__Required work__: Write out every single entry exactly.

BEGIN Records for processing

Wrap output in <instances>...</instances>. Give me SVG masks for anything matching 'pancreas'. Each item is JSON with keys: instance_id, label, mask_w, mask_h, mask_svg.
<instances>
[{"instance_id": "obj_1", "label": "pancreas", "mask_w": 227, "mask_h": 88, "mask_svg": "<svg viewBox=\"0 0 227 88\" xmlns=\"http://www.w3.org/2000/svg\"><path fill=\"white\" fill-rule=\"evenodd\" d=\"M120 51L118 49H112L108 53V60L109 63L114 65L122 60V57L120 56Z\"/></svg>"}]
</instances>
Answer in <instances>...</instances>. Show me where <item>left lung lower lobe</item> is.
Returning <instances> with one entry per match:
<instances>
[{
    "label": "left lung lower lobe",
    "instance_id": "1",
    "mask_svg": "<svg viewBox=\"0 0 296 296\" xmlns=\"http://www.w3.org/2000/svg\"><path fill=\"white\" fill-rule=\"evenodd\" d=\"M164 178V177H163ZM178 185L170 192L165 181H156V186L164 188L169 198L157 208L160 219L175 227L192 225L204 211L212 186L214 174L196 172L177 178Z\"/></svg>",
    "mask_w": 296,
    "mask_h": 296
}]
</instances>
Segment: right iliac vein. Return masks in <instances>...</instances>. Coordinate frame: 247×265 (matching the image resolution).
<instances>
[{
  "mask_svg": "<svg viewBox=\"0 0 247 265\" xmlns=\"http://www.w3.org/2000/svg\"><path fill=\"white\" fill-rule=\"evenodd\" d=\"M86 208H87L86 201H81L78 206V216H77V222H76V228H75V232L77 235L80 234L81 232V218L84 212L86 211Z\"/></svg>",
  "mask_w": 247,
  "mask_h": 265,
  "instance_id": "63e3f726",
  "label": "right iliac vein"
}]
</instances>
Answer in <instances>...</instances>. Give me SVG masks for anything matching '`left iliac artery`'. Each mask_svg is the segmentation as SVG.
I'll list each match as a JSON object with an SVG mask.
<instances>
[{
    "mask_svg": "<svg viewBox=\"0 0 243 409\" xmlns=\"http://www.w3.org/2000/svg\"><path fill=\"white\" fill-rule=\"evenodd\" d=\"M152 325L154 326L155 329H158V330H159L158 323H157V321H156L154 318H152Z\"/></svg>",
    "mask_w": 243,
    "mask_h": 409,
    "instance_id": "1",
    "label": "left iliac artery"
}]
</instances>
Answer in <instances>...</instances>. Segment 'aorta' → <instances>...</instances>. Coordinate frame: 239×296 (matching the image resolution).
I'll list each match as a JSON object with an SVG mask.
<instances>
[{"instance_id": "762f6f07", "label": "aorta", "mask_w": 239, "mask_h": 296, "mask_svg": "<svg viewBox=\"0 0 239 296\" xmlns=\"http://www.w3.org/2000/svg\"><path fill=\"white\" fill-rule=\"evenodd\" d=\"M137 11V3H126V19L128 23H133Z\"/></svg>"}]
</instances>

END Records for processing

__Task answer__:
Wrap output in <instances>...</instances>. Give me SVG masks for anything matching 'pancreas'. Each item is JSON with keys: instance_id, label, mask_w, mask_h, mask_svg.
<instances>
[{"instance_id": "obj_1", "label": "pancreas", "mask_w": 227, "mask_h": 88, "mask_svg": "<svg viewBox=\"0 0 227 88\" xmlns=\"http://www.w3.org/2000/svg\"><path fill=\"white\" fill-rule=\"evenodd\" d=\"M120 51L118 49H112L108 53V60L109 63L114 65L122 60V57L120 56Z\"/></svg>"}]
</instances>
Answer in <instances>...</instances>. Show me where <item>left lung lower lobe</item> is.
Returning <instances> with one entry per match:
<instances>
[{
    "label": "left lung lower lobe",
    "instance_id": "1",
    "mask_svg": "<svg viewBox=\"0 0 296 296\" xmlns=\"http://www.w3.org/2000/svg\"><path fill=\"white\" fill-rule=\"evenodd\" d=\"M164 178V177H163ZM178 185L170 192L165 181H156V186L164 188L169 198L157 208L160 219L175 227L192 225L204 211L212 186L214 174L196 172L177 178Z\"/></svg>",
    "mask_w": 296,
    "mask_h": 296
}]
</instances>
Segment: right iliac vein. Return masks in <instances>...</instances>. Coordinate frame: 247×265 (matching the image resolution).
<instances>
[{
  "mask_svg": "<svg viewBox=\"0 0 247 265\" xmlns=\"http://www.w3.org/2000/svg\"><path fill=\"white\" fill-rule=\"evenodd\" d=\"M86 208H87L86 201H81L78 206V216H77V222H76V228H75V232L77 235L80 234L81 232V218L84 212L86 211Z\"/></svg>",
  "mask_w": 247,
  "mask_h": 265,
  "instance_id": "63e3f726",
  "label": "right iliac vein"
}]
</instances>
Answer in <instances>...</instances>. Give me SVG masks for anything matching '`left iliac artery`'. Each mask_svg is the segmentation as SVG.
I'll list each match as a JSON object with an SVG mask.
<instances>
[{
    "mask_svg": "<svg viewBox=\"0 0 243 409\" xmlns=\"http://www.w3.org/2000/svg\"><path fill=\"white\" fill-rule=\"evenodd\" d=\"M152 325L154 326L155 329H158V330H159L158 323H157V321H156L154 318H152Z\"/></svg>",
    "mask_w": 243,
    "mask_h": 409,
    "instance_id": "1",
    "label": "left iliac artery"
}]
</instances>
Answer in <instances>...</instances>. Segment 'aorta' → <instances>...</instances>. Coordinate frame: 239×296 (matching the image resolution).
I'll list each match as a JSON object with an SVG mask.
<instances>
[{"instance_id": "762f6f07", "label": "aorta", "mask_w": 239, "mask_h": 296, "mask_svg": "<svg viewBox=\"0 0 239 296\" xmlns=\"http://www.w3.org/2000/svg\"><path fill=\"white\" fill-rule=\"evenodd\" d=\"M137 11V3H126V19L128 23H133Z\"/></svg>"}]
</instances>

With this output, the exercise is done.